Pika Founder Responds to Sora’s Release: Very excited, We Will Directly Benchmark Sora
OpenAI’s recent release of Sora is like a bomb, once again causing a global sensation.
As an AI video model, Sora can create realistic and imaginative scenes based on text instructions. It is capable of generating high-definition videos with multiple characters, specific types of movements, and accurate details of both subjects and backgrounds in complex scenes that can last up to one minute.

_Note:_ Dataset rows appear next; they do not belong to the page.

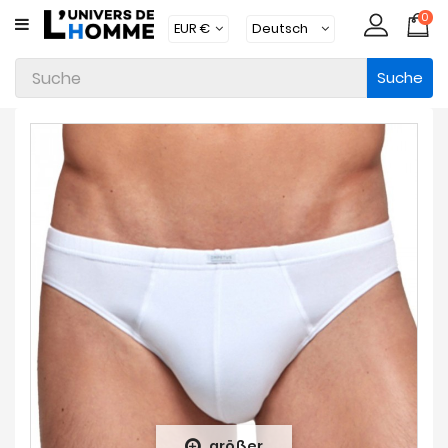
0
KATEGORIE
Suche
Unterwäsche
Kleidung
Bademode
Loungewear
Zubehör
Strümpfe
Packs
Brands
Neue
Artikel
größer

Sora’s understanding of language has reached a new level, enabling it to accurately comprehend cue words and generate videos that express vibrant emotions. Building upon comprehensive research on the DALL·E and GPT models in the past, it proposes a new model possibility. It can not only understand the requests presented by users in cues but also comprehend their existence in the physical world.
The important thing is that Sora is a diffusion transformer, and transformers have already shown outstanding extension properties in various fields such as language modeling, computer vision, and image generation.
As a diffusion model, Sora can not only generate videos based on text instructions, but also extract existing static images to create videos, accurately animate the content of images and focus on small details. Sora can also retrieve existing videos and extend or fill in missing scenes.
Sora draws inspiration from large language models, which acquire general capabilities through training on internet-scale data.
The technical report released by OpenAI believes that Sora’s research results indicate that expanding video generation models is a highly promising approach to building a universal simulator for the physical world. It enables artificial intelligence to understand and simulate the physical world in motion, reaching new heights.
Therefore, Sora is also considered a significant milestone event in the process of achieving AGI, not just video generation.
Before the release of Sora, Runway and Pika were considered to be top players in the video generation track. After the release of Sora, many people believe that it has easily surpassed and is about to dominate these two emerging unicorn companies on its own, expressing concerns about the fate of entrepreneurs.
However, they themselves seem more excited than fearful about this. Pika founder Demi Guo exclusively responded to TMTPost, saying, ‘We feel that this is a very exciting news. We are already preparing to go head-on and directly compete with Sora.’
In addition, Demi Guo also revealed that they are currently recruiting people, but the specific plans cannot be disclosed to the public for now.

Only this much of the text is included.